Noveller - I get a dozen friend requests from myspace each month from solo artists from Iceland, Italy, Greece, and the US. They are ambient experimentalists that don't have a good outlet through record labels and touring, so the internet gives them a great chance to spread their music around. The music is generally nice, well composed, lush, and perfectly agreeable. I am always a bit mixed as I respect the effort, the sound is good, but it just often does not move me much. Noveller is one woman with guitar and effects and loops and could be one of the dozens described above. After playing some routine notes, she put down the guitar and began bowing what I thought was a synthesizer, but it was a Jimmy Page style double guitar on it's back on a keyboard stand. This was an act that may be ok at a side stage at a large festival, but I would have rather listened to it at home on my computer.

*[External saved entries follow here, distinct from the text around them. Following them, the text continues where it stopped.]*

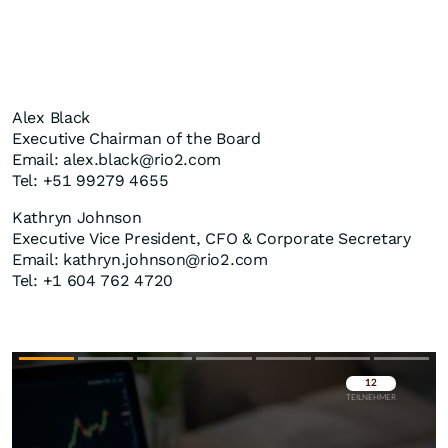
Alex Black
Executive Chairman of the Board
Email: alex.black@rio2.com
Tel: +51 99279 4655
Kathryn Johnson
Executive Vice President, CFO & Corporate Secretary
Email: kathryn.johnson@rio2.com
Tel: +1 604 762 4720
Überspringen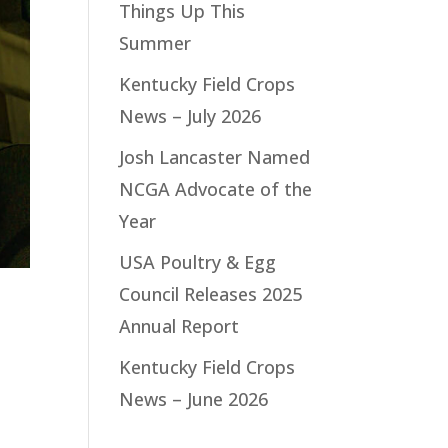
Things Up This
Summer
Kentucky Field Crops
News – July 2026
Josh Lancaster Named
NCGA Advocate of the
Year
USA Poultry & Egg
Council Releases 2025
Annual Report
Kentucky Field Crops
News – June 2026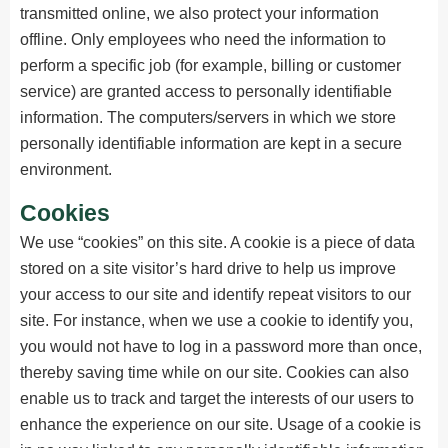
transmitted online, we also protect your information
offline. Only employees who need the information to
perform a specific job (for example, billing or customer
service) are granted access to personally identifiable
information. The computers/servers in which we store
personally identifiable information are kept in a secure
environment.
Cookies
We use “cookies” on this site. A cookie is a piece of data
stored on a site visitor’s hard drive to help us improve
your access to our site and identify repeat visitors to our
site. For instance, when we use a cookie to identify you,
you would not have to log in a password more than once,
thereby saving time while on our site. Cookies can also
enable us to track and target the interests of our users to
enhance the experience on our site. Usage of a cookie is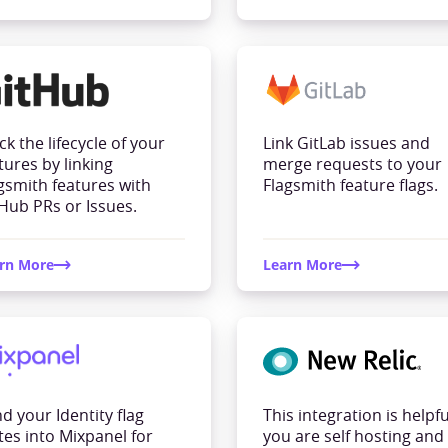
ck the lifecycle of your
Link GitLab issues and
tures by linking
merge requests to your
gsmith features with
Flagsmith feature flags.
Hub PRs or Issues.
rn More
Learn More
d your Identity flag
This integration is helpful
tes into Mixpanel for
you are self hosting and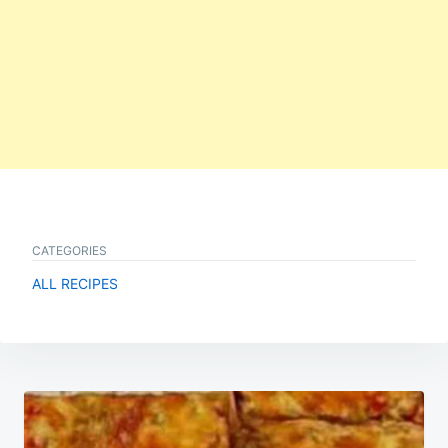
CATEGORIES
ALL RECIPES
Post
navigation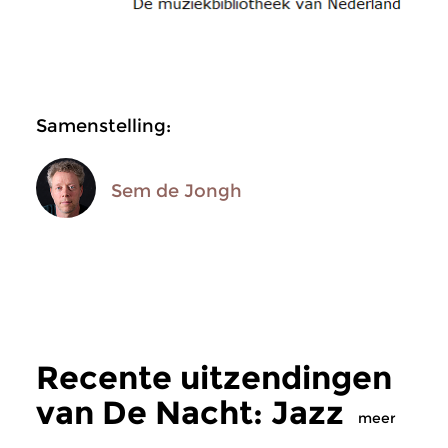
Samenstelling:
Sem de Jongh
Recente uitzendingen
van De Nacht: Jazz
meer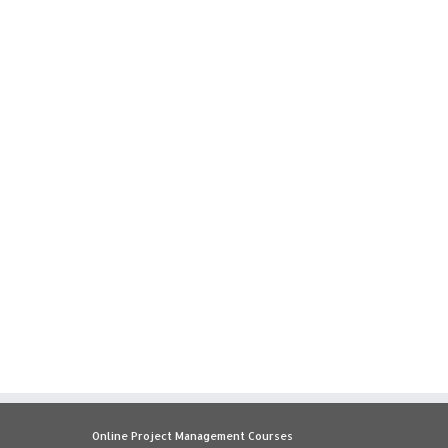
Online Project Management Courses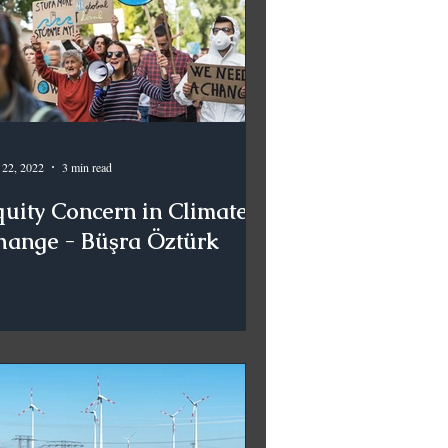
 22, 2022
3 min read
quity Concern in Climate
hange - Büşra Öztürk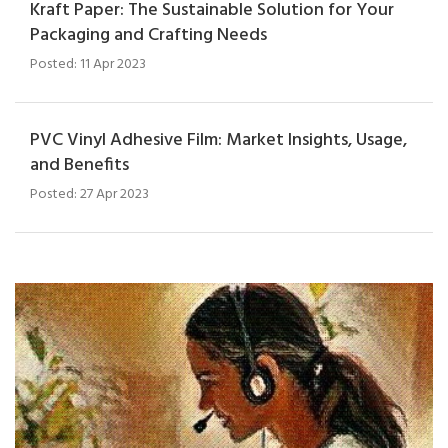
Kraft Paper: The Sustainable Solution for Your
Packaging and Crafting Needs
Posted: 11 Apr 2023
PVC Vinyl Adhesive Film: Market Insights, Usage,
and Benefits
Posted: 27 Apr 2023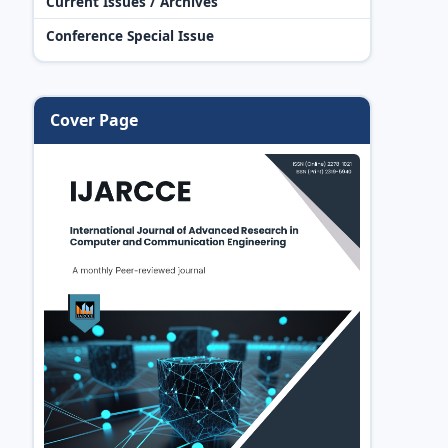
Current Issues / Archives
Conference Special Issue
Cover Page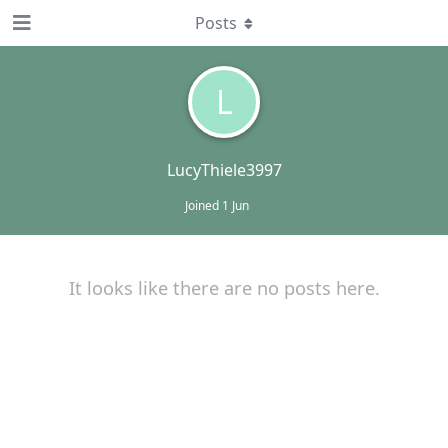
Posts
L
LucyThiele3997
Joined
1 Jun
It looks like there are no posts here.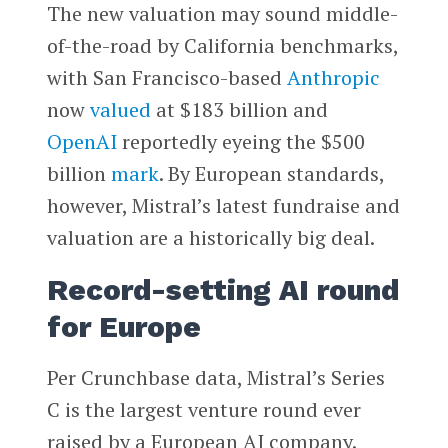
The new valuation may sound middle-
of-the-road by California benchmarks,
with San Francisco-based
Anthropic
now
valued
at $183 billion and
OpenAI
reportedly eyeing the $500
billion
mark
. By European standards,
however, Mistral’s latest fundraise and
valuation are a historically big deal.
Record-setting AI round
for Europe
Per Crunchbase data, Mistral’s Series
C is the largest venture round ever
raised by a European AI company.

The Jesus Lizard - The crowd finally built up to make a respectable showing for the comeback of the Jesus Lizard. I have only seen the band once, in their infancy when they were hastily added to a Dinosaur Jr. show in Denver where I mostly wanted to see a cool SubPop band that only SubPop followers knew much about named Nirvana. I knew the Lizard's singer was from Scratch Acid who I thought were excellent, so I had high hopes. They were great that night with an interesting rough and nasty precision with one of the worst vocalists yet best frontmen around. And after a ten year hiatus, the Lizard returned, looking only a bit older and playing with the same great style they had back in the day. What struck me was how much they reminded me of Public Image Ltd.'s Second Edition. None of the sounds were the same, but both featured ferociously intense individual singers who command attention like few others. The guitarists are both angular and original and the bassists stand out with entirely different styles. Add killer drums and you have bands that sound brilliant and original. I think the bass playing seems to be the key ingredient to the Lizard--very fluid, rhythmic and adventurous. David Yow still crowd surfs like few others, singing on cue the whole time. And a Chrome cover to boot that I was proud to recognize without seeing a set list (I recognized it instantly, but couldn't come up with the fact that it was a Chrome song until 5 minutes after it ended--oh the slow hard drive that is my brain). Great music, still fresh and exciting.
Quote of the Night: Yow--"Thank-you good people of Bethesda", later nods to Fairfax and Annapolis plus telling the crowd that he heard Baltimore is cooler than DC these days. I heard that once too, from a failed booking agent who had some other issues that may have lead to the failure.